Morton Feldman’s ‘Rothko Chapel’ is one of the classics of East Coast avant-garde music and is the work that turned me on to this composer in the first place. His quiet music is nonpareil.
This disc set — ‘Morton Feldman: Complete Violin|Viola and Piano Music’ — does not contain ‘Rothko Chapel,’ of course (since, despite the great viola melody at the end, the Rothko meditation is ‘Spacial Music’ and not chamber music), but it does showcase his second most famous work, ‘The Viola in My Life,’ a justly admired work.
The first disc starts off with an excellent early violin sonata. It is the odd piece out, here, but welcome nonetheless. It is in a vaguely neoclassical style, tuneful, many timbres . . . not just pizzicato. What we hear in this work reveals Feldman’s genius mainly as a promise of great works to come.

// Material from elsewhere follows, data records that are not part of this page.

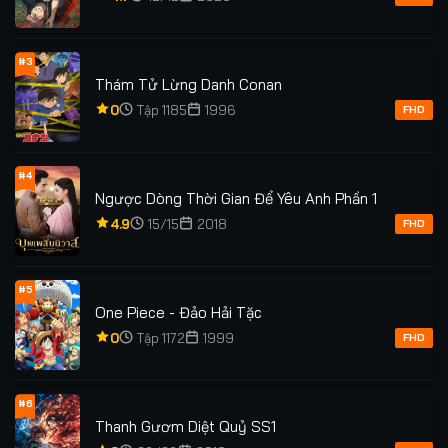
#3
Thám Tử Lừng Danh Conan
0
Tập 1185
1996
FHD
#4
Ngược Dòng Thời Gian Để Yêu Anh Phần 1
4.9
15/15
2018
FHD
#5
One Piece - Đảo Hải Tặc
0
Tập 1172
1999
FHD
#6
Thanh Gươm Diệt Quỷ SS1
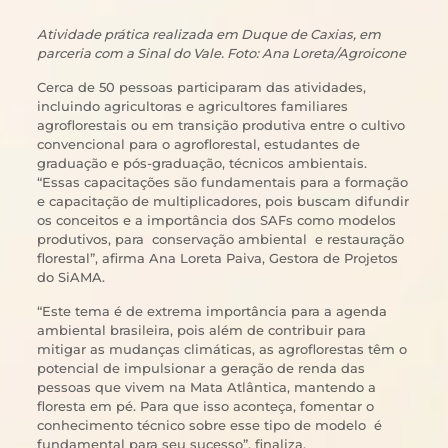
Atividade prática realizada em Duque de Caxias, em
parceria com a Sinal do Vale. Foto: Ana Loreta/Agroicone
Cerca de 50 pessoas participaram das atividades,
incluindo agricultoras e agricultores familiares
agroflorestais ou em transição produtiva entre o cultivo
convencional para o agroflorestal, estudantes de
graduação e pós-graduação, técnicos ambientais.
“Essas capacitações são fundamentais para a formação
e capacitação de multiplicadores, pois buscam difundir
os conceitos e a importância dos SAFs como modelos
produtivos, para conservação ambiental e restauração
florestal”, afirma Ana Loreta Paiva, Gestora de Projetos
do SiAMA.
“Este tema é de extrema importância para a agenda
ambiental brasileira, pois além de contribuir para
mitigar as mudanças climáticas, as agroflorestas têm o
potencial de impulsionar a geração de renda das
pessoas que vivem na Mata Atlântica, mantendo a
floresta em pé. Para que isso aconteça, fomentar o
conhecimento técnico sobre esse tipo de modelo é
fundamental para seu sucesso”, finaliza.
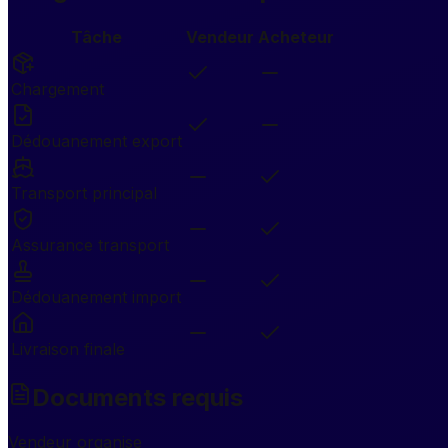
Tâche
Vendeur
Acheteur
Chargement
Dédouanement export
Transport principal
Assurance transport
Dédouanement import
Livraison finale
Documents requis
Vendeur organise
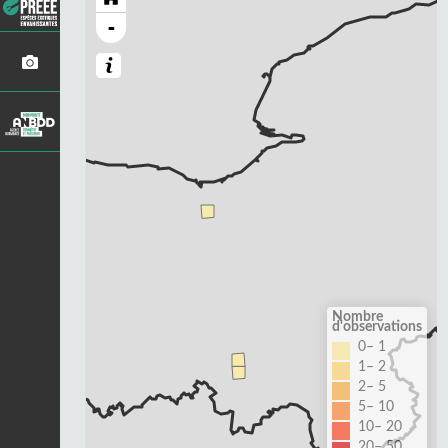
-
Nombre
d'observations
0– 1
1– 2
2– 5
5– 10
10– 20
20– 50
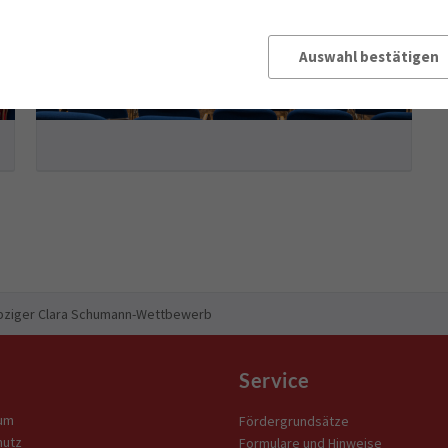
Auswahl bestätigen
ipziger Clara Schumann-Wettbewerb
Service
um
Fördergrundsätze
hutz
Formulare und Hinweise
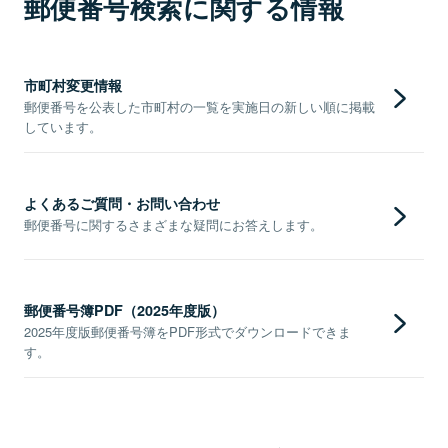
郵便番号検索に関する情報
市町村変更情報
郵便番号を公表した市町村の一覧を実施日の新しい順に掲載
しています。
よくあるご質問・お問い合わせ
郵便番号に関するさまざまな疑問にお答えします。
郵便番号簿PDF（2025年度版）
2025年度版郵便番号簿をPDF形式でダウンロードできま
す。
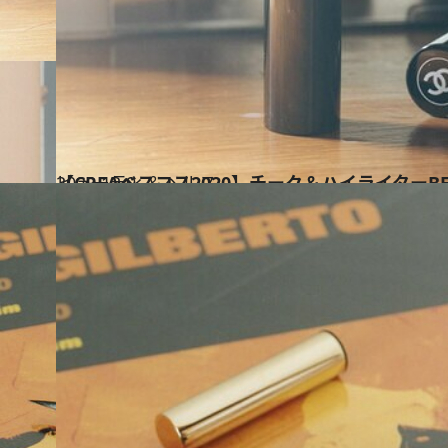
2020.12.9
【CREAベスコス2020】チーク＆ハイライターB
ビューティ＆ヘルス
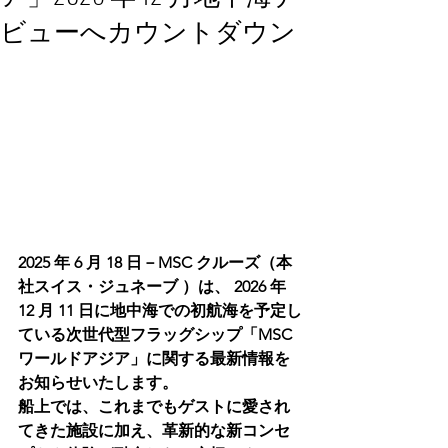
ビューへカウントダウン
2025 年 6 月 18 日－MSC クルーズ（本
社スイス・ジュネーブ ）は、 2026 年 
12 月 11 日に地中海での初航海を予定し
ている次世代型フラッグシップ「MSC 
ワールドアジア」に関する最新情報を
お知らせいたします。
船上では、これまでもゲストに愛され
てきた施設に加え、革新的な新コンセ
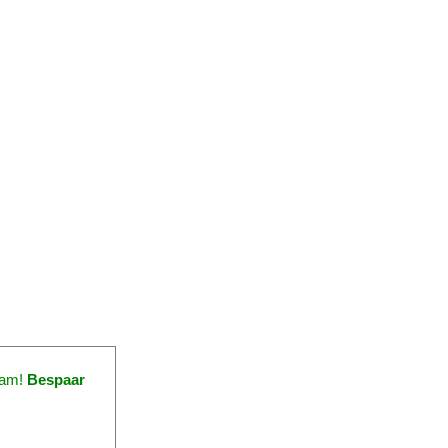
dam!
Bespaar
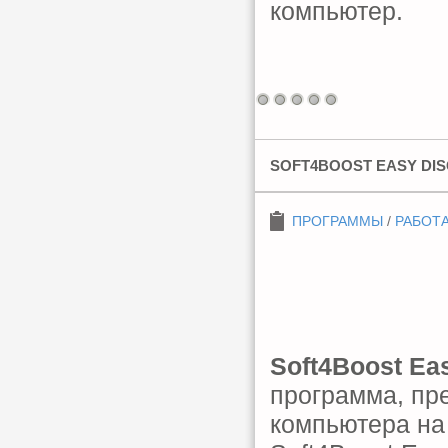
компьютер.
SOFT4BOOST EASY DISC
ПРОГРАММЫ
/
РАБОТА
Soft4Boost Ea
программа, пр
компьютера на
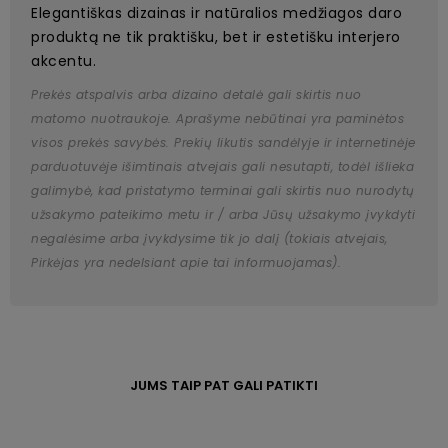
Elegantiškas dizainas ir natūralios medžiagos daro
produktą ne tik praktišku, bet ir estetišku interjero
akcentu.
Prekės atspalvis arba dizaino detalė gali skirtis nuo
matomo nuotraukoje. Aprašyme nebūtinai yra paminėtos
visos prekės savybės. Prekių likutis sandėlyje ir internetinėje
parduotuvėje išimtinais atvejais gali nesutapti, todėl išlieka
galimybė, kad pristatymo terminai gali skirtis nuo nurodytų
užsakymo pateikimo metu ir / arba Jūsų užsakymo įvykdyti
negalėsime arba įvykdysime tik jo dalį (tokiais atvejais,
Pirkėjas yra nedelsiant apie tai informuojamas).
JUMS TAIP PAT GALI PATIKTI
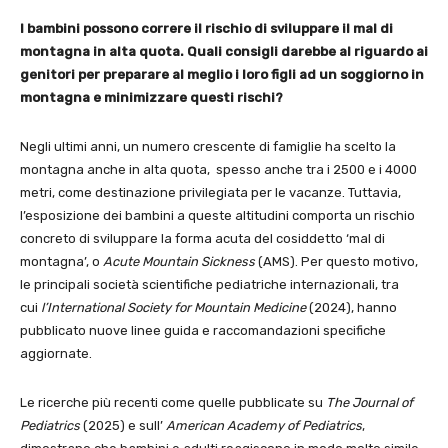
I bambini possono correre il rischio di sviluppare il mal di
montagna in alta quota. Quali consigli darebbe al riguardo ai
genitori per preparare al meglio i loro figli ad un soggiorno in
montagna e minimizzare questi rischi?
Negli ultimi anni, un numero crescente di famiglie ha scelto la
montagna anche in alta quota, spesso anche tra i 2500 e i 4000
metri, come destinazione privilegiata per le vacanze. Tuttavia,
l’esposizione dei bambini a queste altitudini comporta un rischio
concreto di sviluppare la forma acuta del cosiddetto ‘mal di
montagna’, o
Acute Mountain Sickness
(AMS). Per questo motivo,
le principali società scientifiche pediatriche internazionali, tra
cui
l’International Society for Mountain Medicine
(2024), hanno
pubblicato nuove linee guida e raccomandazioni specifiche
aggiornate.
Le ricerche più recenti come quelle pubblicate su
The Journal of
Pediatrics
(2025) e sull’
American Academy of Pediatrics
,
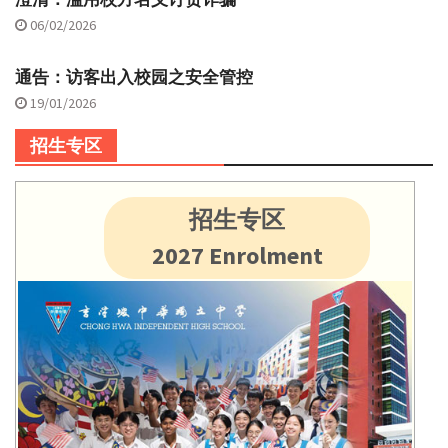
06/02/2026
通告：访客出入校园之安全管控
19/01/2026
招生专区
招生专区
2027 Enrolment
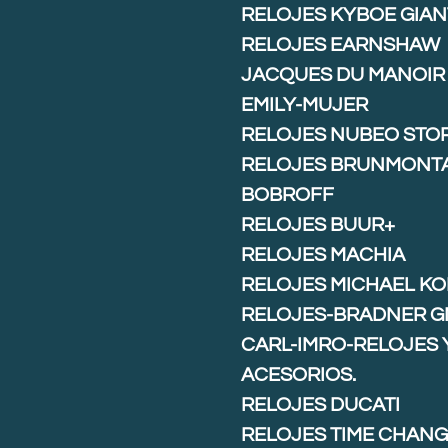
RELOJES KYBOE GIAN
RELOJES EARNSHAW
JACQUES DU MANOIR
EMILY-MUJER
RELOJES NUBEO STO
RELOJES BRUNMONT
BOBROFF
RELOJES BUUR+
RELOJES MACHIA
RELOJES MICHAEL K
RELOJES-BRADNER G
CARL-IMRO-RELOJES 
ACESORIOS.
RELOJES DUCATI
RELOJES TIME CHAN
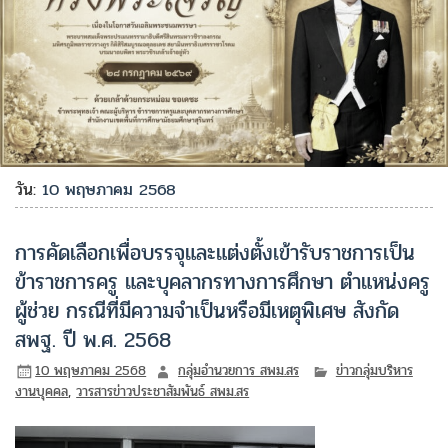
วัน:
10 พฤษภาคม 2568
การคัดเลือกเพื่อบรรจุและแต่งตั้งเข้ารับราชการเป็น
ข้าราชการครู และบุคลากรทางการศึกษา ตำแหน่งครู
ผู้ช่วย กรณีที่มีความจำเป็นหรือมีเหตุพิเศษ สังกัด
สพฐ. ปี พ.ศ. 2568
10 พฤษภาคม 2568
กลุ่มอำนวยการ สพม.สร
ข่าวกลุ่มบริหาร
งานบุคคล
,
วารสารข่าวประชาสัมพันธ์ สพม.สร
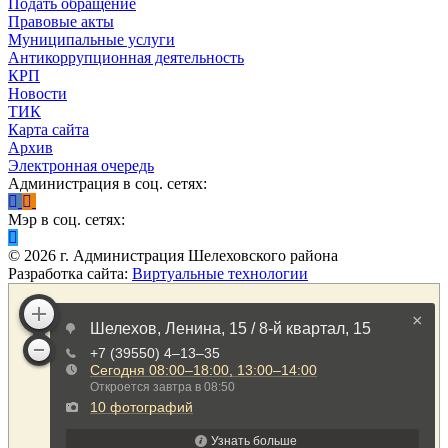
Подать обращение
Правовые акты
Муниципальные услуги
Антикоррупционная деятельность
КРП
Новости
ТИК
Карта сайта
Архив
Электронная очередь
Администрация в соц. сетях:
Мэр в соц. сетях:
©
2026
г. Администрация Шелеховского района
Разработка сайта:
Виртуальные технологии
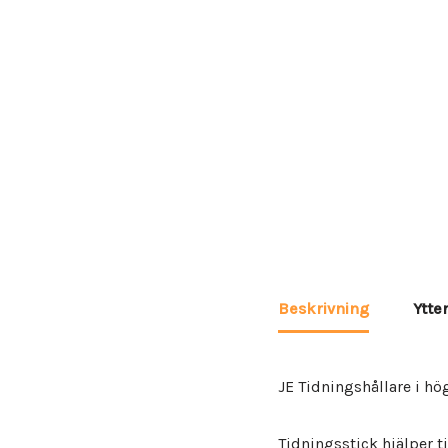
Beskrivning
Ytte
JE Tidningshållare i hög 
Tidningsstick hjälper ti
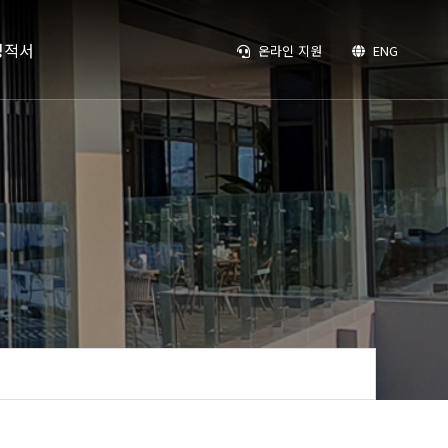
성적서
온라인 지원
ENG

The brief, under-two-minute ‘Piece’ provides a good follow-up, coming next on the first disc, a sort of cleansing of the palate. It, and the several works to follow, show Feldman at his most characteristic; here is the Feldman we have come to know. Not at all tuneful in an ordinary way, but always listenable, thoughtful. I am not sure how Feldman manages to make this seemingly disjointed material cohere together. But he does. Perhaps it is the calmness: Feldman does not push his pointillistic chords and notes and ‘gestures’ (frankly, I forget what that is supposed to mean, technically, in avant-garde music, but it suggests something I think we all can point to) in an ‘in-your-face’ way. Feldman rarely if ever shouts. I find it hard to describe Morton Feldman’s music that might convince anyone to give it a try. It is just different from other composers’.
Perhaps what makes Feldman’s work so unique is that what he offers is not music as we usually understand it, but the Dream Time equivalent: peaceful echoes of music, as if an afterlife memory.
I enjoyed all the performances. This disc set gave me a few new Feldman ‘favorites’ — the second disc, especially, with two long works dedicated to two specific older contemporaries of Feldman, Aaron Copland and John Cage. I could take almost any single piece from his mature style and place it on infinite loop. I am listening to ‘Spring of Chosroes’ right now. I will be listening to it again. Soon. Any minute now.

N.B. Unlike John Cage, I do express interest in listing favorites. Feldman’s most arresting and accessible work remains, in my opinion, “Madame Press Died Last Week at Ninety,” which John Adams conducted for a CD entitled ‘American Elegies.’